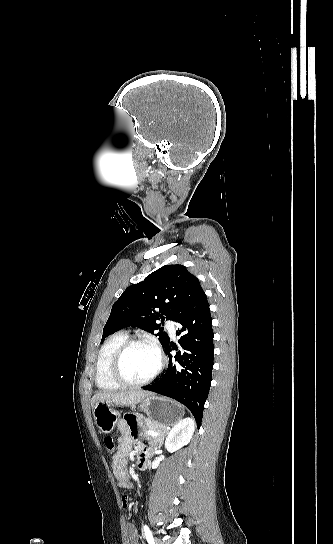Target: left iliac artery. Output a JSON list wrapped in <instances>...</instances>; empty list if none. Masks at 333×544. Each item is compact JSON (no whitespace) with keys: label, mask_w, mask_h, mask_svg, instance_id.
<instances>
[{"label":"left iliac artery","mask_w":333,"mask_h":544,"mask_svg":"<svg viewBox=\"0 0 333 544\" xmlns=\"http://www.w3.org/2000/svg\"><path fill=\"white\" fill-rule=\"evenodd\" d=\"M144 534L149 544H154L152 532L147 525L144 526Z\"/></svg>","instance_id":"1"}]
</instances>
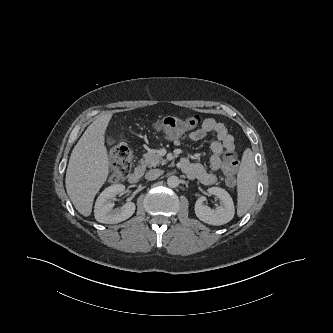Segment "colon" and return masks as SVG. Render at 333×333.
<instances>
[{"label":"colon","mask_w":333,"mask_h":333,"mask_svg":"<svg viewBox=\"0 0 333 333\" xmlns=\"http://www.w3.org/2000/svg\"><path fill=\"white\" fill-rule=\"evenodd\" d=\"M199 123L196 116L185 118L167 117L154 123V129L171 138H179L185 132L194 129ZM113 160V168L109 179L111 182H118L126 178L132 169V155L129 147L125 144L114 143L110 150ZM238 168L237 154L234 149L225 151V161L223 171L229 185H234Z\"/></svg>","instance_id":"obj_1"}]
</instances>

┄┄┄┄┄┄

Exercise requirements: Drop the pictures and copy the data exactly.

Response box:
Target: left iliac artery. Output a JSON list wrapped in <instances>...</instances>; empty list if none. Masks at 333×544. Each item is compact JSON (no whitespace) with keys: label, mask_w, mask_h, mask_svg, instance_id.
<instances>
[{"label":"left iliac artery","mask_w":333,"mask_h":544,"mask_svg":"<svg viewBox=\"0 0 333 544\" xmlns=\"http://www.w3.org/2000/svg\"><path fill=\"white\" fill-rule=\"evenodd\" d=\"M144 534L149 544H154L152 532L147 525L144 526Z\"/></svg>","instance_id":"1"}]
</instances>
Segment "colon" and return masks as SVG. Render at 333×333.
<instances>
[{"label":"colon","mask_w":333,"mask_h":333,"mask_svg":"<svg viewBox=\"0 0 333 333\" xmlns=\"http://www.w3.org/2000/svg\"><path fill=\"white\" fill-rule=\"evenodd\" d=\"M199 123L196 116L185 118L167 117L154 123V129L171 138H179L185 132L194 129ZM113 160V168L109 179L111 182H118L126 178L132 169V155L129 147L125 144L114 143L110 150ZM238 168L237 154L234 149L225 151V161L223 171L229 185H234Z\"/></svg>","instance_id":"obj_1"}]
</instances>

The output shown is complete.